(Rendered page images)
◆ ◆ ◆ ◆ ◆

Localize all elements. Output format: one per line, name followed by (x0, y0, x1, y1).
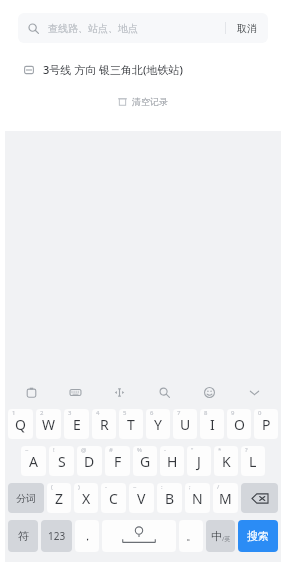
button[interactable]: V (129, 483, 154, 513)
staticText: 0 (258, 409, 262, 417)
button[interactable]: 3号线 方向 银三角北(地铁站) (0, 57, 286, 82)
button[interactable]: 。 (179, 520, 203, 552)
button[interactable]: N (185, 483, 210, 513)
staticText: K (222, 452, 231, 471)
button[interactable]: T (119, 409, 143, 439)
staticText: 3 (68, 409, 72, 417)
button[interactable]: B (157, 483, 182, 513)
staticText: ) (78, 483, 80, 491)
staticText: Y (154, 415, 162, 434)
button[interactable]: Keyboard layout (53, 380, 97, 404)
button[interactable]: Y (146, 409, 170, 439)
staticText: W (42, 415, 56, 434)
staticText: ， (82, 529, 93, 543)
button[interactable]: A (21, 446, 46, 476)
staticText: 符 (18, 529, 29, 543)
staticText: @ (81, 446, 87, 454)
staticText: E (73, 415, 81, 434)
button[interactable]: U (173, 409, 197, 439)
staticText: Z (55, 489, 64, 508)
button[interactable]: X (74, 483, 98, 513)
staticText: D (84, 452, 95, 471)
button[interactable]: 清空记录 (108, 92, 178, 111)
staticText: 1 (12, 409, 16, 417)
staticText: J (197, 452, 201, 471)
staticText: 5 (123, 409, 127, 417)
button[interactable]: Search (142, 380, 187, 404)
staticText: - (164, 446, 166, 454)
staticText: F (114, 452, 122, 471)
staticText: 2 (40, 409, 44, 417)
button[interactable]: Hide keyboard (232, 380, 277, 404)
staticText: S (58, 452, 66, 471)
button[interactable]: 搜索 (238, 520, 278, 552)
staticText: V (137, 489, 146, 508)
staticText: 4 (96, 409, 100, 417)
button[interactable]: ， (75, 520, 99, 552)
button[interactable]: E (64, 409, 89, 439)
button[interactable]: Backspace (241, 483, 278, 513)
staticText: M (219, 489, 232, 508)
staticText: 中 (211, 529, 222, 543)
button[interactable]: R (92, 409, 116, 439)
button[interactable]: Clipboard (9, 380, 53, 404)
staticText: ; (189, 483, 191, 491)
staticText: 9 (231, 409, 235, 417)
staticText: 查线路、站点、地点 (48, 22, 138, 35)
button[interactable]: F (105, 446, 130, 476)
button[interactable]: P (254, 409, 278, 439)
staticText: /英 (222, 535, 231, 543)
staticText: # (109, 446, 113, 454)
staticText: T (127, 415, 135, 434)
staticText: P (262, 415, 271, 434)
button[interactable]: Space (102, 520, 176, 552)
button[interactable]: H (160, 446, 184, 476)
staticText: O (234, 415, 245, 434)
button[interactable]: M (213, 483, 238, 513)
staticText: 取消 (237, 22, 257, 35)
button[interactable]: Emoji (187, 380, 232, 404)
staticText: 6 (150, 409, 154, 417)
button[interactable]: C (101, 483, 126, 513)
button[interactable]: 取消 (226, 13, 268, 43)
staticText: - (105, 483, 107, 491)
staticText: / (217, 483, 220, 491)
staticText: R (100, 415, 109, 434)
staticText: ~ (133, 483, 137, 491)
button[interactable]: K (214, 446, 238, 476)
staticText: B (165, 489, 175, 508)
staticText: ( (51, 483, 53, 491)
button[interactable]: G (133, 446, 157, 476)
button[interactable]: Move cursor (97, 380, 142, 404)
button[interactable]: O (227, 409, 251, 439)
staticText: * (218, 446, 222, 454)
button[interactable]: I (200, 409, 224, 439)
staticText: : (161, 483, 163, 491)
button[interactable]: 123 (41, 520, 72, 552)
button[interactable]: Z (47, 483, 71, 513)
staticText: 清空记录 (132, 96, 168, 107)
staticText: G (140, 452, 151, 471)
staticText: 分词 (16, 492, 36, 505)
staticText: 123 (48, 529, 66, 543)
staticText: H (167, 452, 178, 471)
staticText: 。 (186, 529, 197, 543)
button[interactable]: Q (8, 409, 33, 439)
staticText: " (191, 446, 194, 454)
button[interactable]: W (36, 409, 61, 439)
button[interactable]: J (187, 446, 211, 476)
staticText: N (192, 489, 203, 508)
button[interactable]: S (49, 446, 74, 476)
button[interactable]: D (77, 446, 102, 476)
staticText: U (180, 415, 191, 434)
button[interactable]: 分词 (8, 483, 44, 513)
staticText: L (249, 452, 257, 471)
staticText: ~ (25, 446, 29, 454)
staticText: C (109, 489, 118, 508)
staticText: ? (245, 446, 248, 454)
staticText: % (137, 446, 142, 454)
button[interactable]: 中 (206, 520, 235, 552)
button[interactable]: L (241, 446, 265, 476)
staticText: I (210, 415, 215, 434)
button[interactable]: 符 (8, 520, 38, 552)
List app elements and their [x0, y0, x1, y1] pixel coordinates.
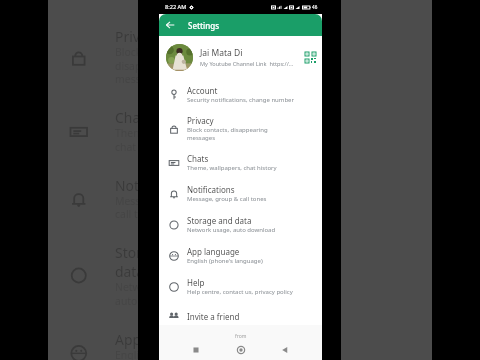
button[interactable]: Invite a friend — [159, 302, 322, 330]
staticText: Theme, wallpapers, chat history — [187, 164, 277, 172]
button[interactable]: Back — [164, 19, 176, 31]
staticText: Network usage, auto download — [187, 226, 276, 234]
button[interactable]: Storage and data — [159, 209, 322, 240]
button[interactable]: Privacy — [159, 110, 322, 147]
button[interactable]: Back — [278, 343, 292, 357]
staticText: Help centre, contact us, privacy policy — [187, 288, 293, 296]
button[interactable]: Notifications — [159, 178, 322, 209]
staticText: My Youtube Channel Link https://... — [200, 60, 294, 68]
staticText: Block contacts, disappearing messages — [187, 126, 268, 142]
staticText: Notifications — [115, 175, 138, 194]
button[interactable]: Account — [159, 79, 322, 110]
staticText: from — [235, 333, 247, 340]
staticText: Message, group & call tones — [187, 195, 267, 203]
staticText: Privacy — [187, 115, 214, 126]
staticText: Storage and data — [115, 243, 138, 281]
button[interactable]: Home — [234, 343, 248, 357]
button[interactable]: Chats — [159, 147, 322, 178]
staticText: Chats — [115, 108, 138, 127]
staticText: Jai Mata Di — [200, 47, 243, 59]
staticText: Invite a friend — [187, 311, 240, 322]
staticText: App language — [115, 329, 138, 348]
button[interactable]: Recent apps — [189, 343, 203, 357]
button[interactable]: QR code — [305, 52, 316, 63]
staticText: Account — [187, 85, 218, 96]
staticText: App language — [187, 246, 240, 257]
button[interactable]: Help — [159, 271, 322, 302]
button[interactable]: App language — [159, 240, 322, 271]
staticText: Help — [187, 277, 205, 288]
staticText: Storage and data — [187, 215, 252, 226]
staticText: Chats — [187, 153, 209, 164]
staticText: Privacy — [115, 26, 138, 45]
button[interactable]: Jai Mata Di — [159, 36, 322, 79]
staticText: Security notifications, change number — [187, 96, 294, 104]
staticText: 8:22 AM — [165, 3, 187, 11]
staticText: Notifications — [187, 184, 235, 195]
staticText: 46 — [312, 4, 318, 10]
staticText: Settings — [188, 20, 220, 31]
staticText: English (phone's language) — [187, 257, 263, 265]
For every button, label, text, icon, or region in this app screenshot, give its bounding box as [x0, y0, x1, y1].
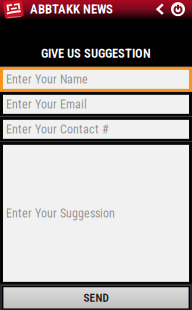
button[interactable]: Back: [152, 0, 168, 19]
staticText: Enter Your Name: [6, 72, 88, 86]
staticText: Enter Your Suggession: [6, 206, 115, 220]
button[interactable]: Enter Your Suggession: [0, 142, 192, 285]
staticText: Enter Your Email: [6, 97, 87, 111]
staticText: ABBTAKK NEWS: [30, 2, 113, 16]
staticText: SEND: [84, 291, 108, 304]
button[interactable]: Enter Your Contact #: [0, 117, 192, 142]
button[interactable]: Exit: [168, 0, 192, 19]
button[interactable]: Enter Your Email: [0, 92, 192, 117]
button[interactable]: SEND: [0, 285, 192, 310]
staticText: Enter Your Contact #: [6, 122, 109, 136]
button[interactable]: Enter Your Name: [0, 67, 192, 92]
staticText: GIVE US SUGGESTION: [41, 46, 151, 61]
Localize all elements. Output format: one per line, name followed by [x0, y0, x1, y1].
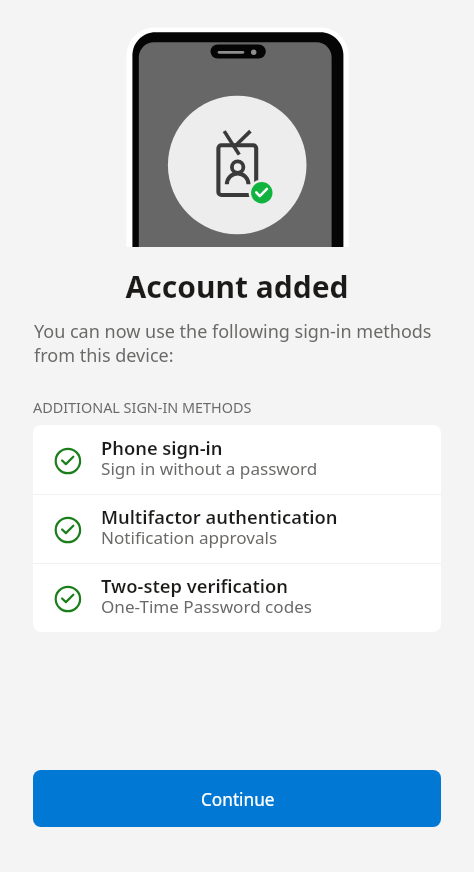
staticText: Multifactor authentication — [101, 509, 338, 529]
staticText: One-Time Password codes — [101, 598, 313, 618]
staticText: Account added — [0, 270, 474, 306]
button[interactable]: Two-step verification — [33, 564, 441, 632]
staticText: Continue — [201, 788, 275, 811]
button[interactable]: Phone sign-in — [33, 425, 441, 494]
staticText: You can now use the following sign-in me… — [34, 319, 444, 367]
button[interactable]: Continue — [33, 770, 441, 827]
staticText: Phone sign-in — [101, 440, 223, 460]
staticText: Sign in without a password — [101, 460, 318, 480]
staticText: ADDITIONAL SIGN-IN METHODS — [33, 399, 252, 417]
staticText: Notification approvals — [101, 529, 278, 549]
staticText: Two-step verification — [101, 578, 288, 598]
button[interactable]: Multifactor authentication — [33, 495, 441, 563]
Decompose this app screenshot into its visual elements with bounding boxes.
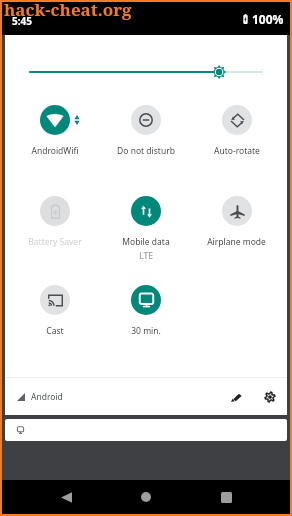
button[interactable]: Do not disturb <box>100 105 191 157</box>
button[interactable]: Recents <box>186 480 266 514</box>
staticText: Do not disturb <box>117 145 175 157</box>
staticText: Android <box>31 391 63 403</box>
button[interactable]: Home <box>106 480 186 514</box>
staticText: AndroidWifi <box>31 145 79 157</box>
button[interactable]: Back <box>26 480 106 514</box>
staticText: 30 min. <box>131 325 161 337</box>
staticText: 100% <box>252 11 284 27</box>
button[interactable]: Battery Saver <box>9 196 100 248</box>
button[interactable]: Edit <box>222 383 250 411</box>
button[interactable]: AndroidWifi <box>9 105 100 157</box>
staticText: Battery Saver <box>28 236 82 248</box>
button[interactable]: Auto-rotate <box>191 105 282 157</box>
staticText: Auto-rotate <box>214 145 260 157</box>
staticText: Cast <box>46 325 64 337</box>
button[interactable]: Cast <box>9 285 100 337</box>
staticText: LTE <box>139 250 153 262</box>
button[interactable]: Settings <box>256 383 284 411</box>
button[interactable]: Mobile data <box>100 196 191 262</box>
staticText: 5:45 <box>12 14 32 28</box>
button[interactable]: 30 min. <box>100 285 191 337</box>
staticText: Mobile data <box>122 236 170 248</box>
staticText: Airplane mode <box>207 236 266 248</box>
staticText: hack-cheat.org <box>4 0 132 21</box>
button[interactable] <box>5 419 287 441</box>
button[interactable]: Airplane mode <box>191 196 282 248</box>
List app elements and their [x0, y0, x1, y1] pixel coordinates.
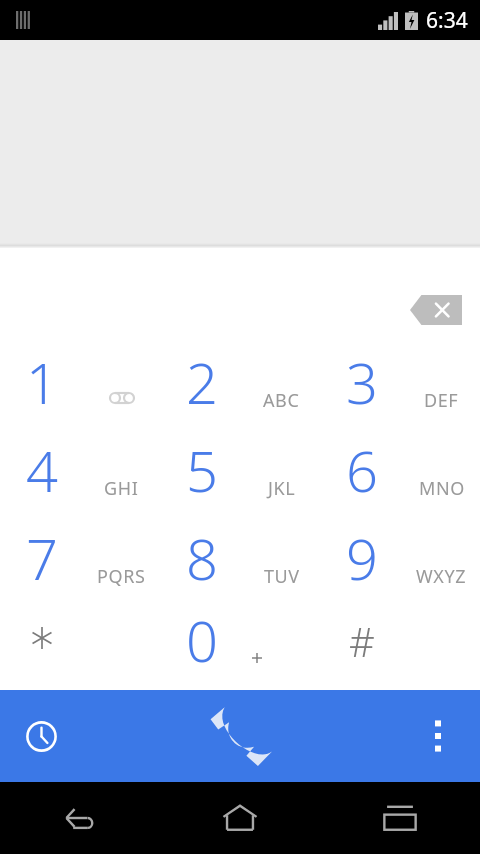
staticText: GHI — [104, 476, 139, 501]
button[interactable]: 2 — [160, 338, 320, 426]
staticText: 8 — [186, 520, 218, 596]
button[interactable]: 7 — [0, 514, 160, 602]
staticText: PQRS — [97, 564, 146, 589]
staticText: 7 — [26, 520, 58, 596]
staticText: WXYZ — [416, 564, 467, 589]
staticText: DEF — [424, 388, 459, 413]
button[interactable]: 1 — [0, 338, 160, 426]
staticText: 1 — [26, 344, 58, 420]
button[interactable]: 6 — [320, 426, 480, 514]
button[interactable]: Call history — [12, 707, 70, 765]
staticText: 4 — [26, 432, 58, 508]
staticText: 6:34 — [426, 6, 468, 35]
button[interactable]: 5 — [160, 426, 320, 514]
staticText: # — [349, 614, 375, 668]
staticText: JKL — [268, 476, 296, 501]
button[interactable]: Pound — [320, 602, 480, 690]
button[interactable]: Back — [0, 782, 160, 854]
button[interactable]: 9 — [320, 514, 480, 602]
button[interactable]: Recents — [320, 782, 480, 854]
button[interactable]: Dial — [197, 693, 283, 779]
button[interactable]: 4 — [0, 426, 160, 514]
button[interactable]: More options — [414, 712, 462, 760]
staticText: 2 — [186, 344, 218, 420]
staticText: 3 — [346, 344, 378, 420]
staticText: ABC — [263, 388, 300, 413]
button[interactable]: Home — [160, 782, 320, 854]
staticText: 0 — [186, 602, 218, 678]
button[interactable]: 8 — [160, 514, 320, 602]
staticText: MNO — [419, 476, 465, 501]
staticText: 6 — [346, 432, 378, 508]
button[interactable]: Delete — [410, 295, 462, 325]
staticText: 9 — [346, 520, 378, 596]
button[interactable]: 3 — [320, 338, 480, 426]
staticText: TUV — [264, 564, 300, 589]
staticText: 5 — [186, 432, 218, 508]
button[interactable]: Star — [0, 602, 160, 690]
button[interactable]: 0 — [160, 602, 320, 690]
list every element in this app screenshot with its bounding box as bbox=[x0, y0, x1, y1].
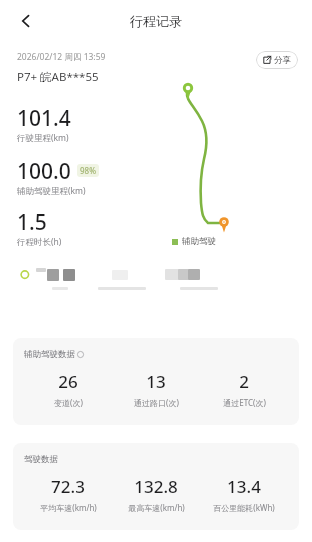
staticText: 百公里能耗(kWh) bbox=[213, 502, 275, 513]
staticText: P7+ 皖AB***55 bbox=[17, 69, 99, 85]
staticText: 分享 bbox=[274, 55, 291, 66]
staticText: 98% bbox=[80, 165, 96, 176]
staticText: 13 bbox=[146, 370, 166, 393]
staticText: 101.4 bbox=[17, 104, 71, 133]
staticText: 行驶里程(km) bbox=[17, 132, 69, 144]
staticText: 13.4 bbox=[227, 475, 261, 498]
button[interactable]: 辅助驾驶数据 bbox=[13, 338, 299, 425]
staticText: 2026/02/12 周四 13:59 bbox=[17, 51, 106, 63]
staticText: 132.8 bbox=[134, 475, 178, 498]
staticText: 1.5 bbox=[17, 208, 47, 237]
staticText: 辅助驾驶里程(km) bbox=[17, 185, 86, 197]
staticText: 最高车速(km/h) bbox=[128, 502, 185, 513]
staticText: 驾驶数据 bbox=[24, 454, 58, 465]
staticText: 26 bbox=[58, 370, 78, 393]
staticText: 100.0 bbox=[17, 157, 71, 186]
button[interactable]: 驾驶数据 bbox=[13, 443, 299, 530]
staticText: 行程记录 bbox=[130, 13, 182, 29]
staticText: 行程时长(h) bbox=[17, 236, 62, 248]
staticText: 辅助驾驶 bbox=[182, 236, 216, 247]
staticText: 辅助驾驶数据 bbox=[24, 349, 75, 360]
staticText: 通过路口(次) bbox=[134, 397, 179, 408]
staticText: 2 bbox=[239, 370, 249, 393]
staticText: 平均车速(km/h) bbox=[40, 502, 97, 513]
staticText: 72.3 bbox=[51, 475, 85, 498]
staticText: 变道(次) bbox=[54, 397, 83, 408]
button[interactable]: Back bbox=[12, 7, 40, 35]
staticText: 通过ETC(次) bbox=[223, 397, 266, 408]
button[interactable]: 分享 bbox=[256, 51, 298, 69]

◆ ◆ ◆ ◆ ◆

WORK INSTRUCTION. What is needed is the number of lines in the data that hold the word "Battery", with nothing added.

SOLUTION TO THIS PROBLEM. 2